Give the total number of lines in the data below that include "Driving", and nothing else.

[ENTRIES SUPPLIED — start]

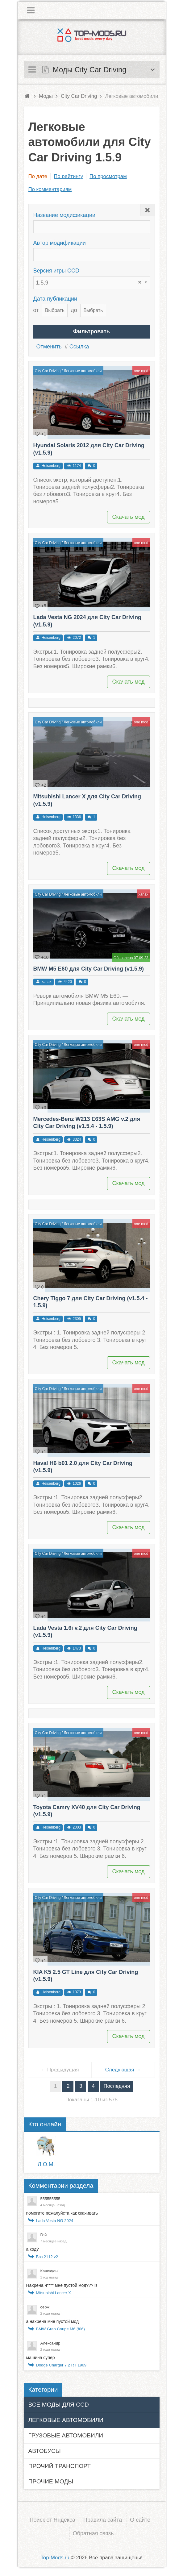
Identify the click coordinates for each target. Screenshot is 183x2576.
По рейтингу (68, 176)
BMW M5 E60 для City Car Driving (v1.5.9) (88, 969)
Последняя (116, 2086)
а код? (32, 2249)
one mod (141, 371)
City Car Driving (48, 371)
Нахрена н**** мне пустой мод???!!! (61, 2285)
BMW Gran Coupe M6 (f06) (60, 2329)
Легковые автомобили (83, 371)
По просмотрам (108, 176)
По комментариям (50, 189)
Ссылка (79, 346)
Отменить (49, 346)
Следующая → (123, 2070)
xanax (143, 894)
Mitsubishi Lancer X (53, 2293)
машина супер (40, 2357)
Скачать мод (128, 517)
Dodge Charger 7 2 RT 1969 (61, 2365)
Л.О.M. (46, 2164)
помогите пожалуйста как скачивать (62, 2213)
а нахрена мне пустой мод (52, 2321)
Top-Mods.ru (54, 2558)
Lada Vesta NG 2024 (54, 2220)
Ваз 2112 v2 (47, 2256)
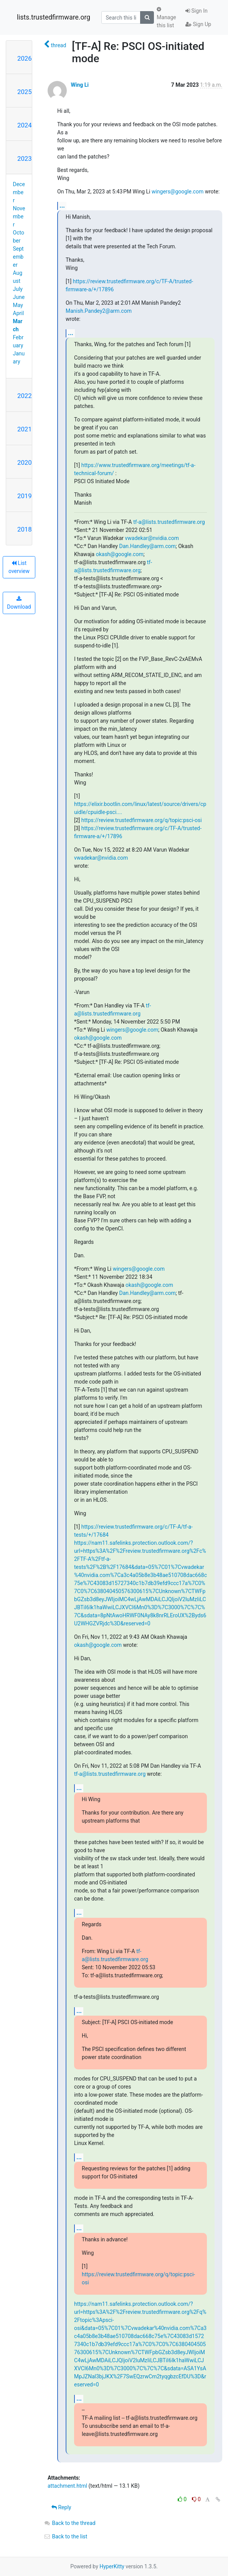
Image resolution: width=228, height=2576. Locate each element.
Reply (61, 2507)
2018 (24, 529)
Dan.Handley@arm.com (147, 546)
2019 (24, 496)
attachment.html (67, 2486)
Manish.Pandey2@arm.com (99, 311)
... (62, 205)
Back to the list (65, 2536)
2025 (24, 92)
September (18, 257)
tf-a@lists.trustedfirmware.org (169, 522)
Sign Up (198, 24)
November (19, 216)
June (19, 297)
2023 (24, 158)
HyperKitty (111, 2566)
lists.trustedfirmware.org (53, 17)
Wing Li (80, 85)
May (18, 305)
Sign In (196, 11)
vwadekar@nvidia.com (152, 538)
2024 (24, 125)
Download (19, 603)
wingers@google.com (177, 191)
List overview (19, 567)
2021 (24, 429)
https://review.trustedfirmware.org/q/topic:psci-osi (141, 820)
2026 (24, 58)
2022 (24, 396)
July (18, 289)
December (19, 192)
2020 (24, 462)
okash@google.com (120, 554)
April (18, 313)
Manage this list (166, 17)
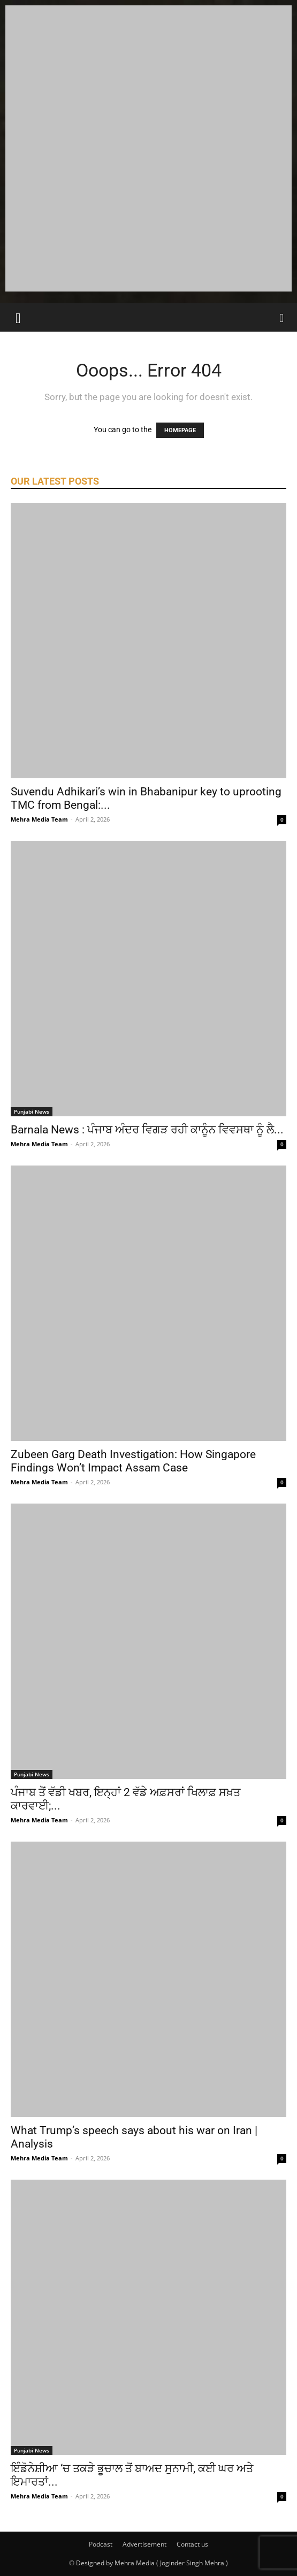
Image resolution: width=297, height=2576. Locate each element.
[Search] (282, 317)
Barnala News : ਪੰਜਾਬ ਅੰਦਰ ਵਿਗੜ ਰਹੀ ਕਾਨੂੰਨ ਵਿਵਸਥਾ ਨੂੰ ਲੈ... (147, 1129)
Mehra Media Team (39, 819)
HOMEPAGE (180, 430)
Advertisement (144, 2544)
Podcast (100, 2544)
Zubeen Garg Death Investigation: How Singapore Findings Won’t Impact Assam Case (133, 1461)
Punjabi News (31, 1111)
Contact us (192, 2544)
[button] (18, 317)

[ENTRIES SUPPLIED — finish]

WRITTEN SOLUTION:
2